• Work required
For the word "float", state how many lines of the data include it. Respond with the number only.

_ _ _ _ _

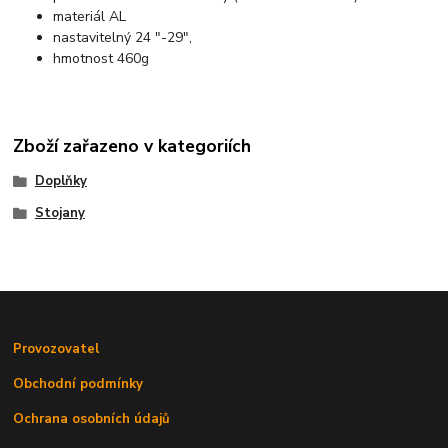
materiál AL
nastavitelný 24 "-29",
hmotnost 460g
Zboží zařazeno v kategoriích
Doplňky
Stojany
Provozovatel
Obchodní podmínky
Ochrana osobních údajů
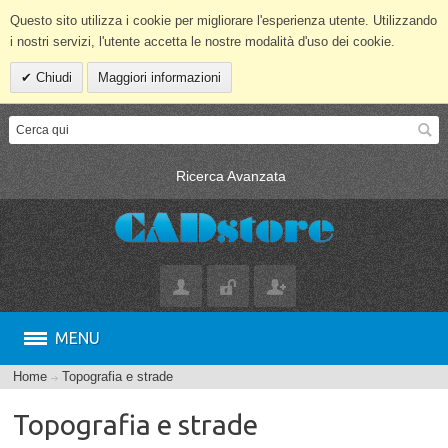
Questo sito utilizza i cookie per migliorare l'esperienza utente. Utilizzando
i nostri servizi, l'utente accetta le nostre modalità d'uso dei cookie.
Chiudi
Maggiori informazioni
Ricerca Avanzata
MENU
Home
Topografia e strade
Topografia e strade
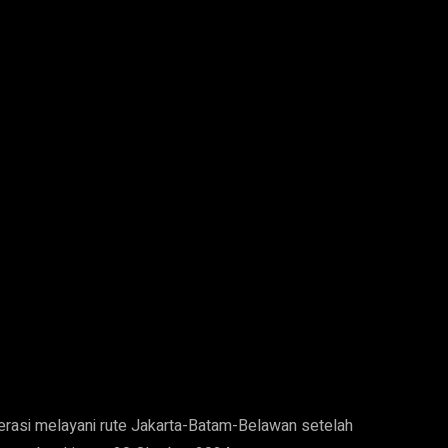
asi melayani rute Jakarta-Batam-Belawan setelah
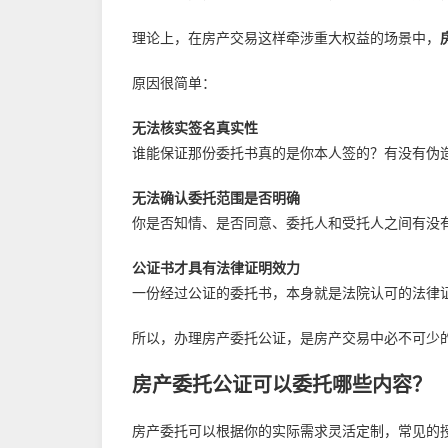
理论上，在房产交易这样牵涉重大权益的场景中，
原因很简单：
无法核实签名真实性
谁能保证那份委托书真的是你本人签的？有没有伪
无法确认委托范围是否明确
你是否知情、是否同意、委托人和受托人之间有没
公证书才具有法律证明效力
一份经过公证的委托书，本身就是法院认可的法律
所以，办理房产委托公证，是房产交易中必不可少
房产委托公证可以委托哪些内容？
房产委托可以根据你的实际需求灵活定制，常见的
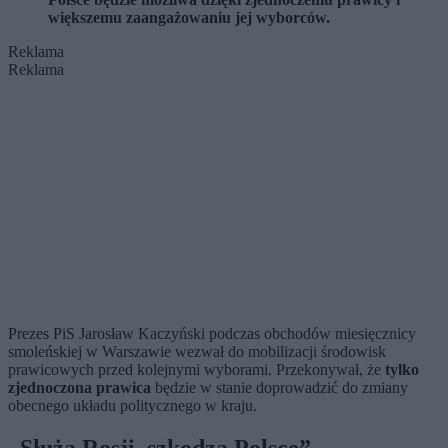
większemu zaangażowaniu jej wyborców.
Reklama
Reklama
Prezes PiS Jarosław Kaczyński podczas obchodów miesięcznicy
smoleńskiej w Warszawie wezwał do mobilizacji środowisk
prawicowych przed kolejnymi wyborami. Przekonywał, że
tylko
zjednoczona prawica
będzie w stanie doprowadzić do zmiany
obecnego układu politycznego w kraju.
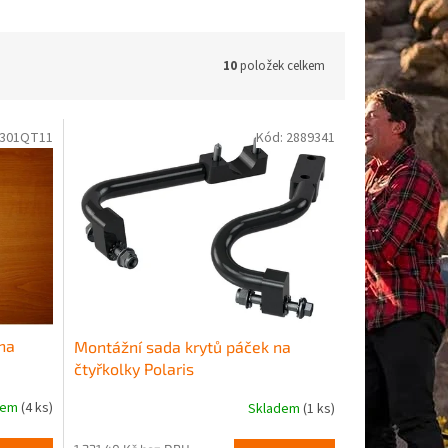
10
položek celkem
301QT11
Kód:
2889341
na
Montážní sada krytů páček na
čtyřkolky Polaris
dem
(4 ks)
Skladem
(1 ks)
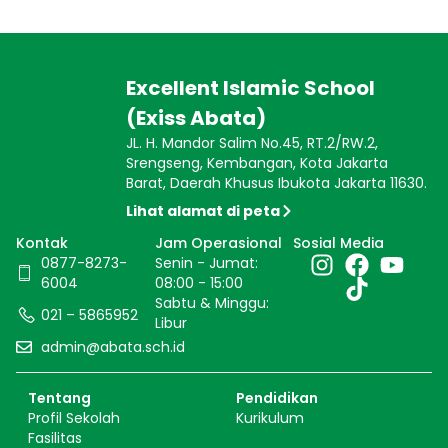
Excellent Islamic School
(Exiss Abata)
JL. H. Mandor Salim No.45, RT.2/RW.2,
Srengseng, Kembangan, Kota Jakarta
Barat, Daerah Khusus Ibukota Jakarta 11630.
Lihat alamat di peta
Kontak
Jam Operasional
Sosial Media
0877-8273-
Senin - Jumat:
6004
08:00 - 15:00
Sabtu & Minggu:
021 – 5865952
Libur
admin@abata.sch.id
Tentang
Pendidikan
Profil Sekolah
Kurikulum
Fasilitas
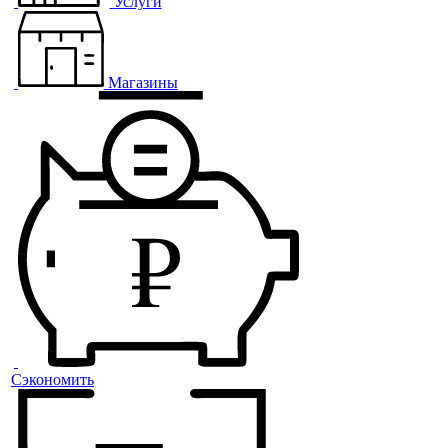
Услуги
Магазины
Сэкономить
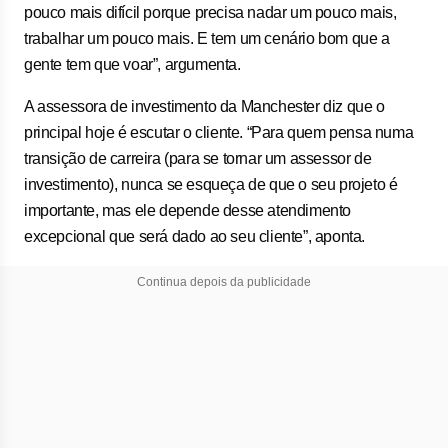
pouco mais difícil porque precisa nadar um pouco mais,
trabalhar um pouco mais. E tem um cenário bom que a
gente tem que voar”, argumenta.
A assessora de investimento da Manchester diz que o
principal hoje é escutar o cliente. “Para quem pensa numa
transição de carreira (para se tornar um assessor de
investimento), nunca se esqueça de que o seu projeto é
importante, mas ele depende desse atendimento
excepcional que será dado ao seu cliente”, aponta.
Continua depois da publicidade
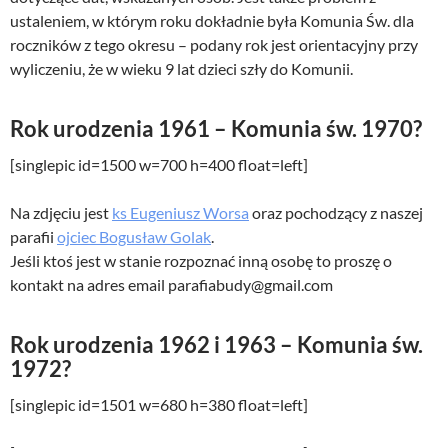
ustaleniem, w którym roku dokładnie była Komunia Św. dla
roczników z tego okresu – podany rok jest orientacyjny przy
wyliczeniu, że w wieku 9 lat dzieci szły do Komunii.
Rok urodzenia 1961 – Komunia św. 1970?
[singlepic id=1500 w=700 h=400 float=left]
Na zdjęciu jest
ks Eugeniusz Worsa
oraz pochodzący z naszej
parafii
ojciec Bogusław Golak
.
Jeśli ktoś jest w stanie rozpoznać inną osobę to proszę o
kontakt na adres email parafiabudy@gmail.com
Rok urodzenia 1962 i 1963 – Komunia św.
1972?
[singlepic id=1501 w=680 h=380 float=left]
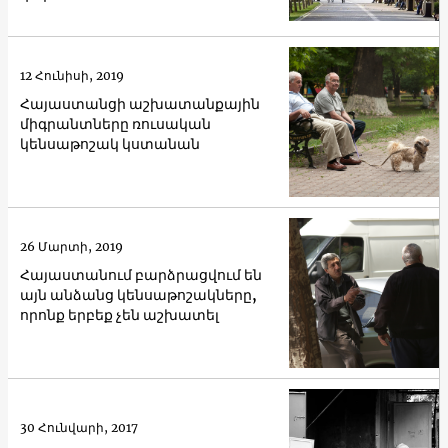
12 Հունիսի, 2019
Հայաստանցի աշխատանքային
միգրանտները ռուսական
կենսաթոշակ կստանան
26 Մարտի, 2019
Հայաստանում բարձրացվում են
այն անձանց կենսաթոշակները,
որոնք երբեք չեն աշխատել
30 Հունվարի, 2017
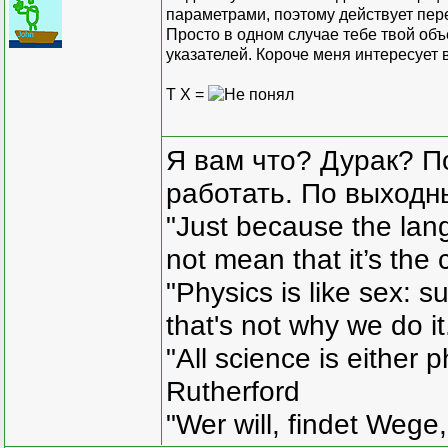
параметрами, поэтому действует пере
Просто в одном случае тебе твой объ
указателей. Короче меня интересует 
T X =
Я вам что? Дурак? П
работать. По выходн
"Just because the lan
not mean that it’s the 
"Physics is like sex: s
that's not why we do i
"All science is either 
Rutherford
"Wer will, findet Wege,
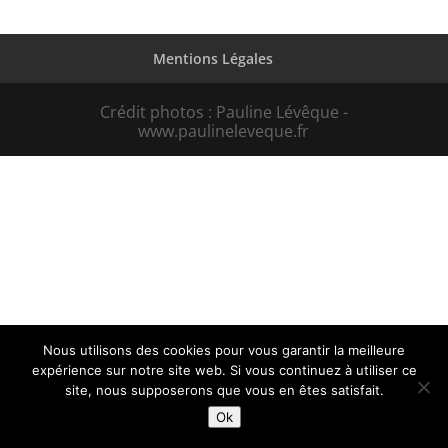
Mentions Légales
Crédit photos : Pauline Lévêque -
www.paulineleveque.fr
Nous utilisons des cookies pour vous garantir la meilleure
expérience sur notre site web. Si vous continuez à utiliser ce
site, nous supposerons que vous en êtes satisfait.
Ok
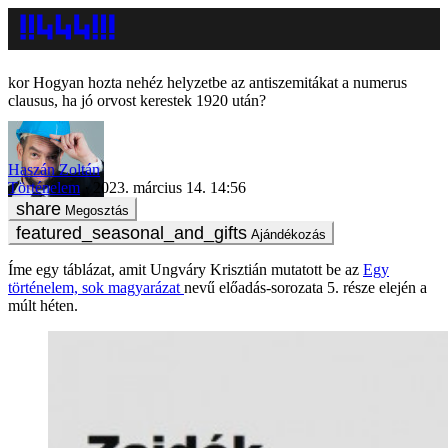
Hogyan hozta nehéz helyzetbe az antiszemitákat a numerus
clausus, ha jó orvost kerestek 1920 után?
Haszán Zoltán
Történelem
2023. március 14. 14:56
Megosztás
Ajándékozás
Íme egy táblázat, amit Ungváry Krisztián mutatott be az
Egy
történelem, sok magyarázat
nevű előadás-sorozata 5. része elején a
múlt héten.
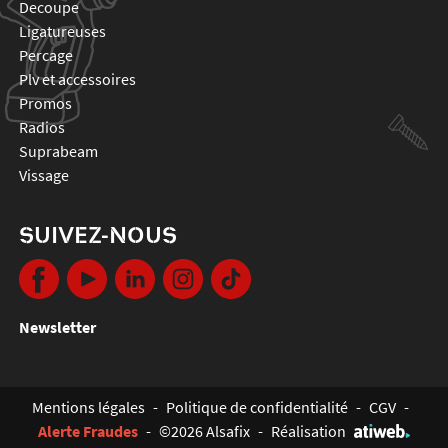
decoupe
ligatureuses
percage
plv et accessoires
promos
radios
suprabeam
vissage
SUIVEZ-NOUS
Newsletter
Mentions légales
-
Politique de confidentialité
-
CGV
-
Alerte Fraudes
-
©2026 Alsafix
-
Réalisation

_ _ _ _ _

• Solution to the exercise
2